• Shawn
    13.3k
    Just a seemingly simple question?

    Furthermore, is it metaphysical?

  • ChatteringMonkey
    1.3k
    Yes i would say opposites are usually metapysical. The world is better described in sliding scales then opposites i think.
  • ChatteringMonkey
    1.3k
    I mean not a whole lot of things are true opposites in the world, it's usually only language that wants to take us there...

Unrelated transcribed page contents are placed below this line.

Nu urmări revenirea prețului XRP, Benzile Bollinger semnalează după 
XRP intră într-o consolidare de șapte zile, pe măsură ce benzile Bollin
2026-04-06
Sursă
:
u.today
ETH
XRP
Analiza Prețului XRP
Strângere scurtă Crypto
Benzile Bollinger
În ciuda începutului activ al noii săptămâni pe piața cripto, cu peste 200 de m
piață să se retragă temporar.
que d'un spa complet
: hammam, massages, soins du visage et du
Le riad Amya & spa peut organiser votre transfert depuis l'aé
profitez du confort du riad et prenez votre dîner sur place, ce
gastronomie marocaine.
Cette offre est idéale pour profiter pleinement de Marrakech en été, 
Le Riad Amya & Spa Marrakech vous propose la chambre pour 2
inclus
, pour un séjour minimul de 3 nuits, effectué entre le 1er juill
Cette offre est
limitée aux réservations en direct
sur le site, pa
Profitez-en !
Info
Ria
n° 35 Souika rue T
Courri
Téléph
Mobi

    For instance, truth and falsity, reason and emotion... are not true opposites.
  • ChatteringMonkey
    1.3k
    So to finally answer your question :-), I guess purely logically or mathematically, the opposite of the opposite is sameness (or identity).

    X = - (-X)

    Edit : Although this is merely negation, not sure if this is the same, or if there is an equivalent for opposites in logic and math. What does one mean with opposites exactly anyway?
  • unenlightened
    9.2k
    Opposition requires a context of agreement - up and down are similarly directions under gravity, and this sameness is what allows their opposition. Further,the opposed pair up/down is itself opposed to sideways. The opposite of a fish is not a bicycle, though man can be opposed to woman. And in another context, man can be opposed to nature, or to animal, or to mouse, or God.

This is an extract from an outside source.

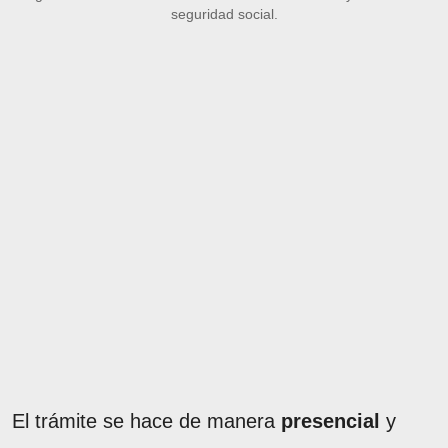
seguridad social.
El trámite se hace de manera
presencial
y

    To declare an opposite devoid of context of sameness is to fall in to a Venn diagram world in which any not-X is the opposite of X. And in this context, a fish is indeed the opposite of a bicycle, but so is common sense or a ripe camembert.
  • Streetlight
    9.1k
    In classical logics yes, in paraconsistent logics no:

    "Classical rules which govern the valid procedures for assigning the values of true and false is expressed in the Aristotelian idea that the negation of the negation of A (not not-A) yields A. However, for paralogicians, it is possible that the negation of the negation of A does not yield A, or rather that it could yield A and something else. Double negations have strange properties in paralogic, but we have some familiar examples of their effects in our ordinary linguistic usage. For example, one of the characteristic rhetorical tropes of Wordsworth's poems is litotes or understatement, which often makes use of the double negation, as in "I am not unwilling." We know what it means to be willing and unwilling, but we also know that to say "I am not unwilling" is nowhere near the same thing as saying "I am willing." The Greimasian semiotic square produces an excessive term at the place of double negation, and [the] example of the "undead" is another case of it". (Rothenberg, The Excessive Subject).
  • Shawn
    13.3k
    To declare an opposite devoid of context of sameness is to fall in to a Venn diagram world in which any not-X is the opposite of X. And in this context, a fish is indeed the opposite of a bicycle, but so is common sense or a ripe camembert.unenlightened

    So, we've been describing things as if they exist in Venn diagram substrates. Is this the point here? That we talk about things as if they were black and white, all the time. It's just such a subconscious process that nobody really takes notice?
  • Shawn
    13.3k
    So to finally answer your question :-), I guess purely logically or mathematically, the opposite of the opposite is sameness (or identity).ChatteringMonkey

    Yes; but, if all is one, then there's no identity apart from the whole. Sounds about right?
  • Shawn
    13.3k
    We know what it means to be willing and unwilling, but we also know that to say "I am not unwilling" is nowhere near the same thing as saying "I am willing.StreetlightX

    Why do they mean different things if they denote the same thing, then, if I may ask? Is this a prototypical example of something possessing a sense?
  • ChatteringMonkey
    1.3k
    So to finally answer your question :-), I guess purely logically or mathematically, the opposite of the opposite is sameness (or identity). — ChatteringMonkey
    Yes; but, if all is one, then there's no identity apart from the whole. Sounds about right?
    Posty McPostface

    Parmenides would agree.
  • StreetlightAccepted Answer
    9.1k
    Why do they mean different things if they denote the same thing, then, if I may ask?Posty McPostface

    'Different', 'same', 'mean', 'denote'; these are all fraught terms if you're not clear what is being understood by them. The thing is, there's no answering your OP in the abstract. In itself the question is more or less meaningless - an 'idling engine' of language kinda deal. It's only in reference to what one is trying to do with the language one uses that the question can 'take on' sense. What motivates it? What context it is being employed in? Sans context sans sense.
  • SapereAude
    19
    "For instance, truth and falsity, reason and emotion... are not true opposites." How are truth and falsity not opposites?